NIPS 2017
Mon Dec 4th through Sat the 9th, 2017 at Long Beach Convention Center
Paper ID:2098
Title:Interpolated Policy Gradient: Merging On-Policy and Off-Policy Gradient Estimation for Deep Reinforcement Learning

Reviewer 1

* summary: This paper studies how to merge on-policy and off-policy gradient algorithms. The authors propose a new policy gradient framework that unifies many previous on-policy and off-policy gradient methods. Many previous policy gradient algorithms can not only be re-derived and but also get improved by the introduction of control variate. Even though this framework introduces bias to gradient updates but, they show in theoretical results that this bias can be bounded. Experiments are very well done and provide enough insights to understand the proposed framework. * In overall, the paper is very well written with excellent related work and discussions. The main contents are well presented as well, the theoretical results are very intuitive and make sense. * I think this is very strong paper. I have only few comments as following: - I think that even if one is familiar with TRPO, he might still not be able to know how to transfer the technique of TRPO to approximately implement Algorithm 2. It would be nicer if the authors elaborate on this step. - As seen in Eq. (6) and Theorem 1, the bias introduced by the difference between \beta and \pi is non-trivial. Therefore, I find that IPG does not really always outperform Q-Prop, sometimes they are comparable (when \beta is not equal to \pi). According to my understanding, v from 0 to 1 means a shifting gradually from on-policy to off-policy, therefore one could compensate the bias by gathering more data/larger batch-size.
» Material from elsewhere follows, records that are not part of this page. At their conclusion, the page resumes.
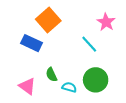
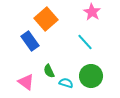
pink star: (106, 22) -> (92, 12), moved
blue rectangle: (31, 43) -> (30, 41), turned 30

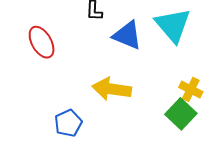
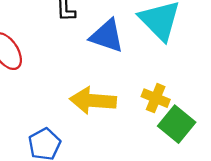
yellow cross: (191, 89) -> (156, 98), moved

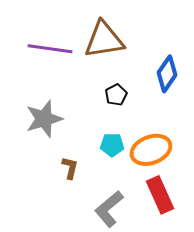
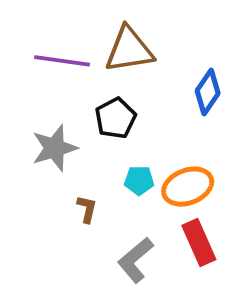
black pentagon: (116, 95) -> (116, 118), moved, size x1.5

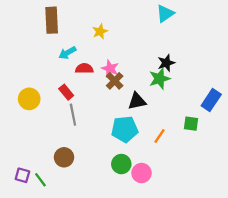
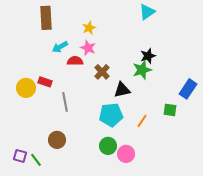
pink star: (110, 69) -> (88, 48), moved
red rectangle: (66, 92) -> (45, 82), moved, turned -32

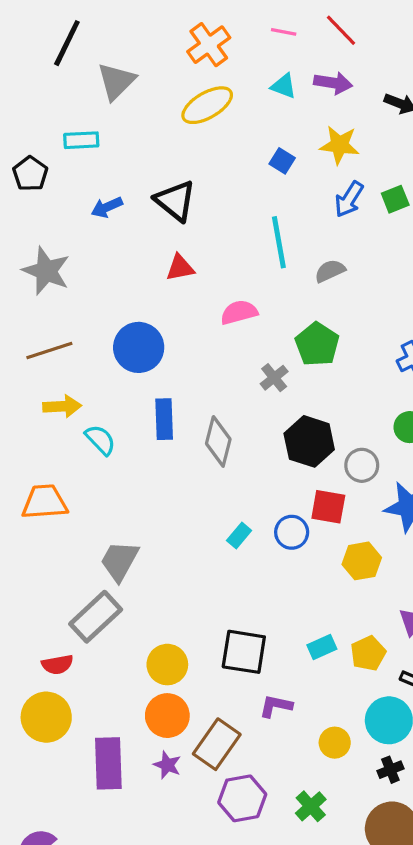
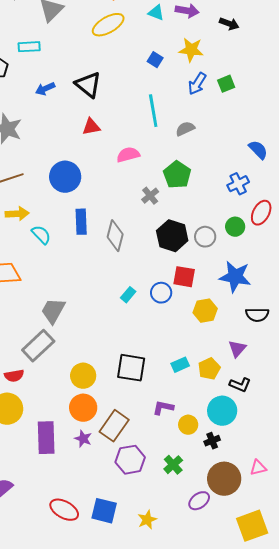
gray circle: (362, 465) -> (205, 237), moved
purple L-shape: (276, 706) -> (163, 408), moved
black cross: (390, 770) -> (212, 441), moved

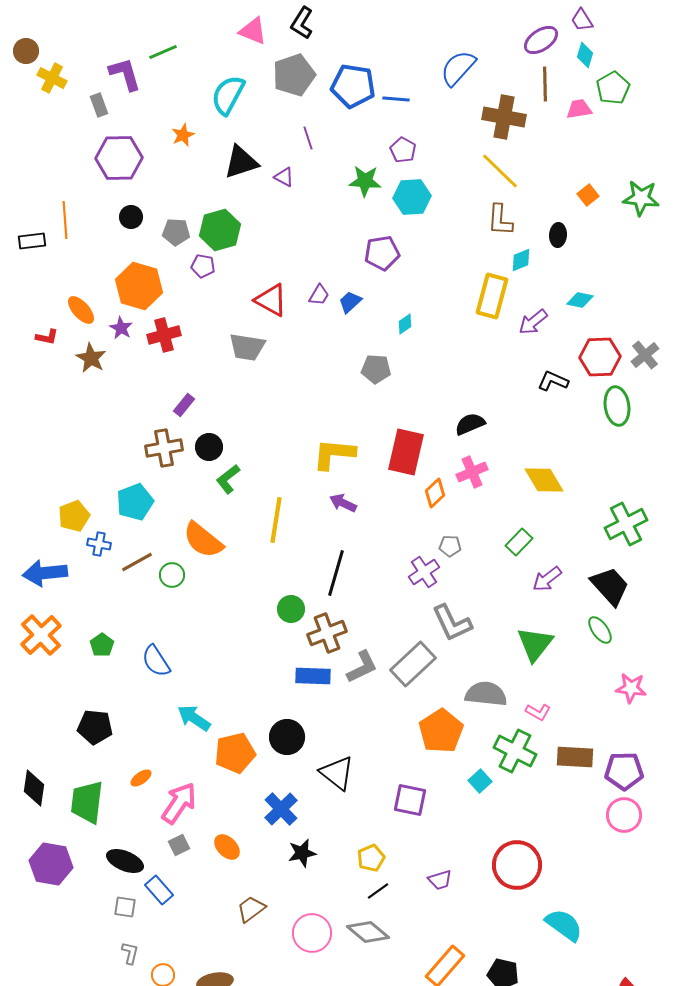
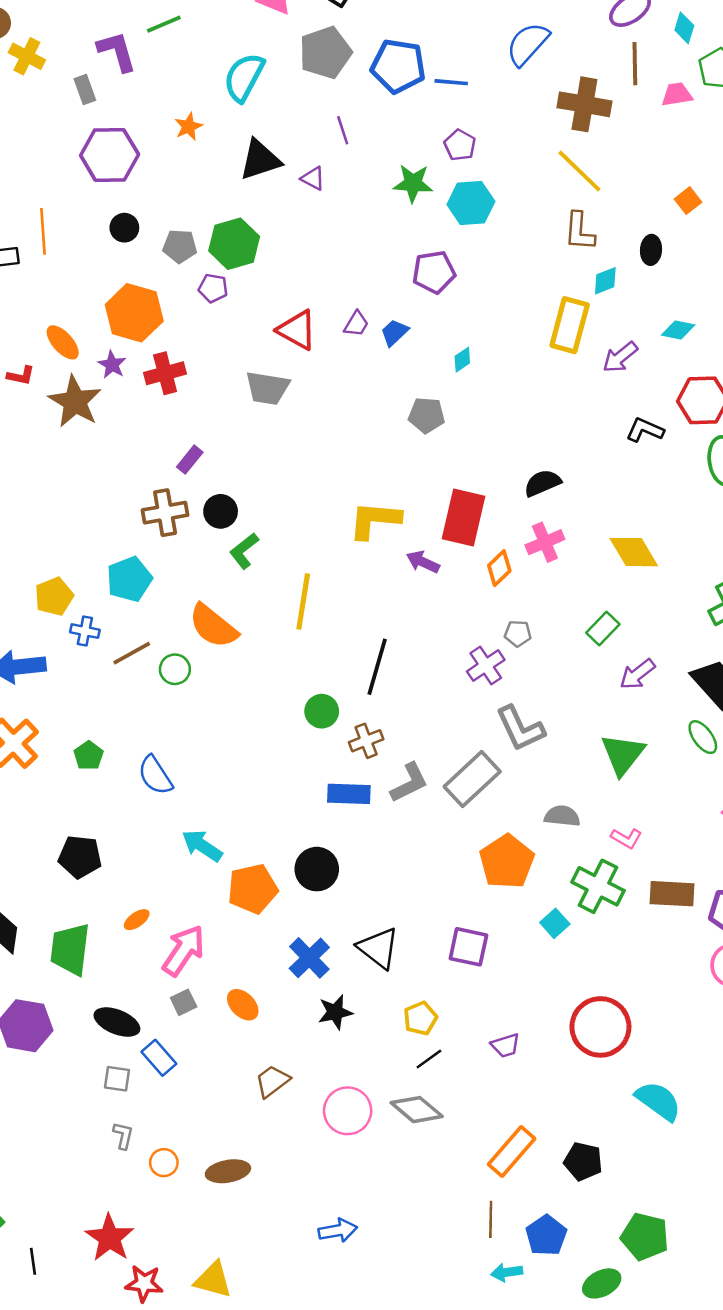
brown star: (91, 358) -> (75, 402), size x1.4
purple arrow: (343, 503) -> (423, 562), moved
brown cross: (327, 633) -> (366, 741), size x0.7
gray semicircle: (486, 694) -> (562, 816), size x0.7
black triangle: (337, 773) -> (378, 948), moved

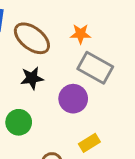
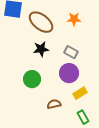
gray rectangle: (95, 68) -> (71, 52), moved, size x0.6
purple circle: (73, 99) -> (69, 73), moved

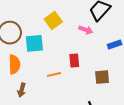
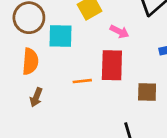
pink arrow: (86, 30) -> (119, 32), moved
red rectangle: (74, 60) -> (112, 65), size x1.6

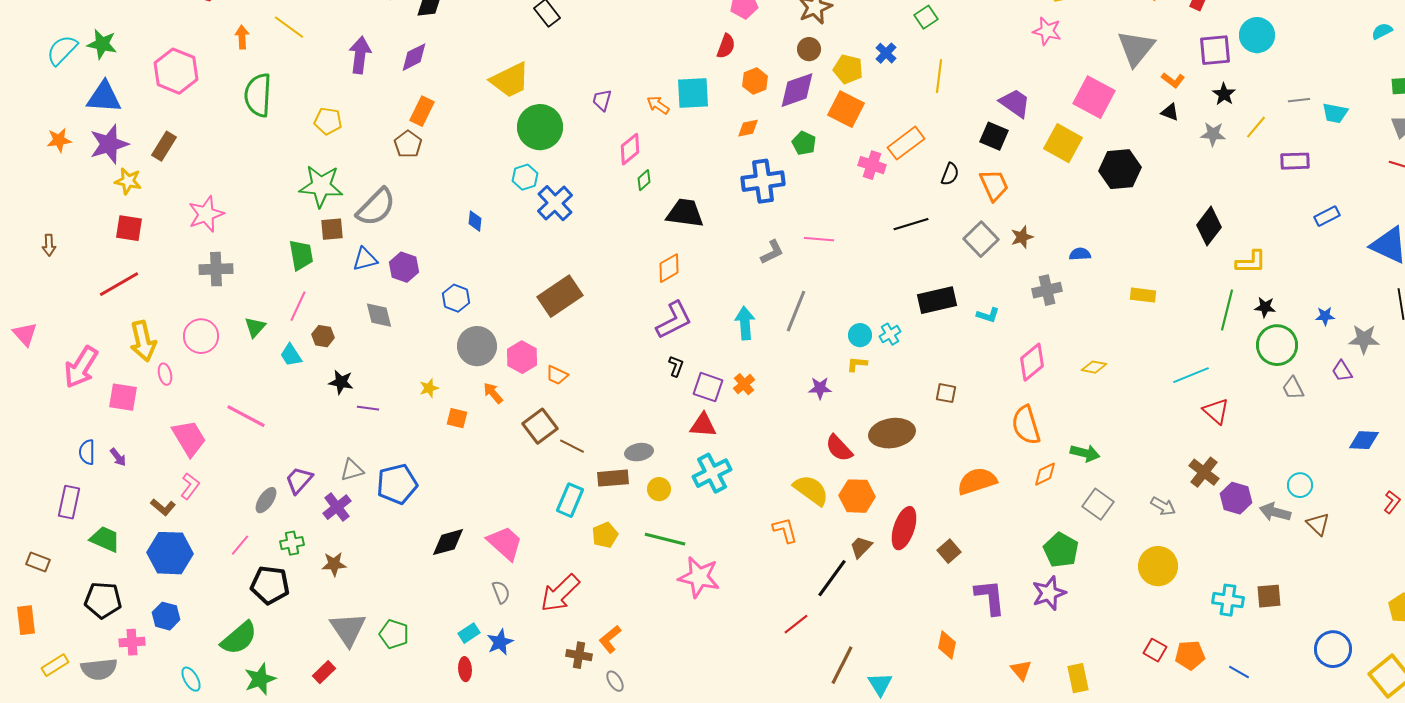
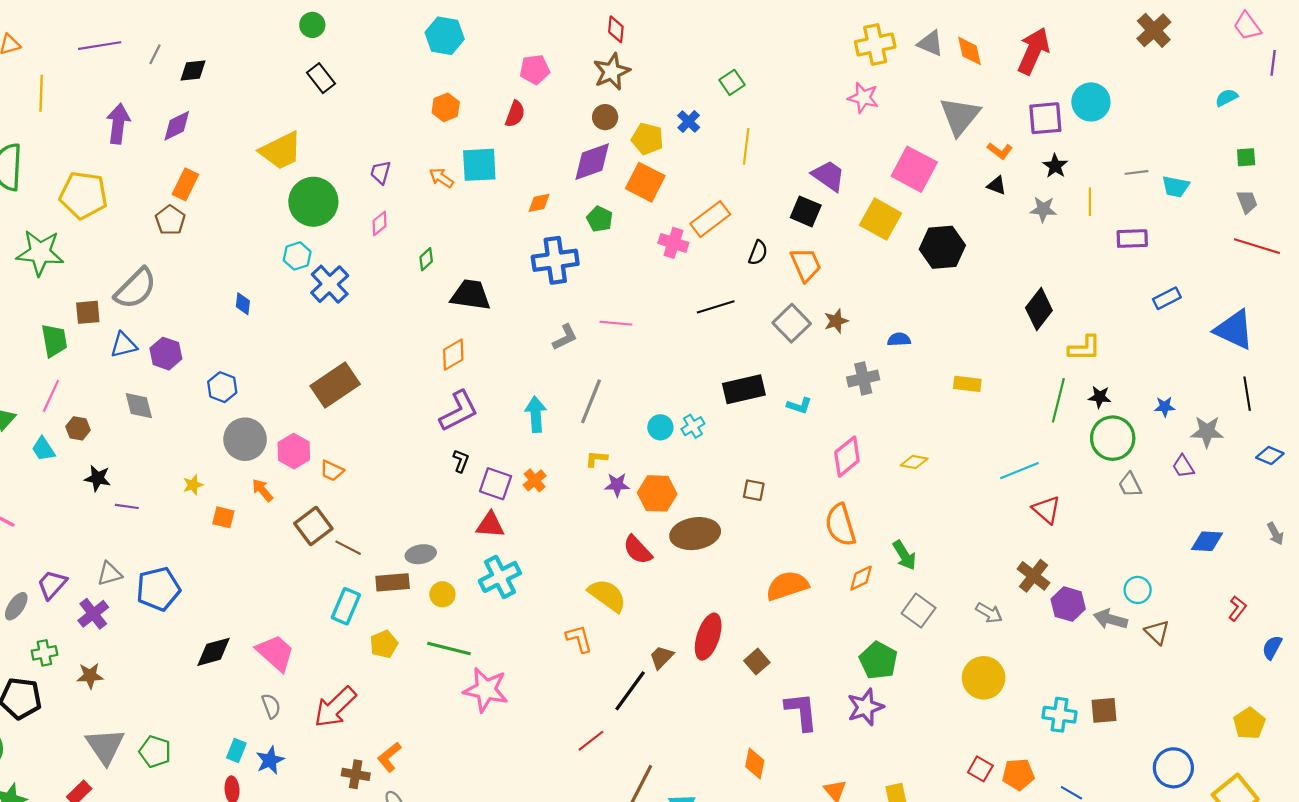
yellow line: (289, 27) -> (41, 93), turned 56
orange hexagon: (755, 81) -> (446, 107), moved
yellow pentagon: (328, 121) -> (83, 195), size x1.6
yellow line: (1256, 127) -> (1090, 202), turned -40
pink diamond: (630, 149) -> (380, 223), moved, size x0.7
green star: (321, 186) -> (40, 253), moved
yellow L-shape: (857, 364) -> (596, 459), moved
green arrow: (1085, 453) -> (904, 555), turned 44
orange hexagon: (857, 496) -> (657, 493), moved
cyan rectangle: (469, 633) -> (236, 750), turned -35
Therefore, it might be more interesting to see if Table 2 is expanded with more experiment setting: v increases gradually from 0 to 1 (with and without control variate), and also with the change of data-size/batch-size to see if bias can be compensated somehow. - line 151, should it be $v=0$?

Reviewer 2

As the title says, this paper proposes a framework to merge on-policy and off-policy gradient estimation for deep reinforcement learning to achieve better sample efficiency and stability. The topic addressed in the paper is of importance, the paper is overall well-written, the experiments done in the paper looks fair. Experimental results show that a reasonable setting for IPG tends to depends on tasks. Since it is always annoying to tune these setting, it would be nice to provide a default setting and provide when and how to modify these parameters.

Reviewer 3

I have read the author's rebuttal and chosen not to change any of my review below. This paper presents a method for using both on and off-policy data when estimating the policy gradient. The method, called Interpolated Policy Gradient, is presented in Equation (5). In this equation the first term is the standard on-policy policy gradient. The second term is a control variate that can use samples from various different distributions (e.g., on or off policy). Different definitions of \beta, which denotes the policy that s_t is sampled according to, causes this algorithm to become equivalent to various previous methods. The paper is well written, presents results that are novel, and clearly places the new method in the context of related literature. The empirical results support the theoretical claims. I recommend acceptance. One thing that would have helped me a lot would be if there was more clarity in the use of $\pi$ and $\theta$. For example, in equation (5), I think of having my current policy parameters, $\theta$, and some other old policy parameters ,$\theta_old$. Then I read the first term and see E_{\rho^\pi}. This term really means $E_{\rho^{\pi_\theta}}$, since $\pi_\theta$ is the policy, not $\pi$. Dropping the \theta also hides the important term here - this first term uses samples from $\pi_\theta$, not $\pi_{\theta_old}$. That is, $\pi$ isn't the important term here, $\theta$ is, and $\theta$ isn't in the subscript on the expected value. I suggest using $E_{\rho^{\pi_\theta}}$ or $E_{\rho^\theta}$, and saying that $\rho^\theta$ is shorthand for $\rho^{\pi_\theta}$. On line 107 "IHowever" should be "However". The green text in Algorithm 1 is hard to see.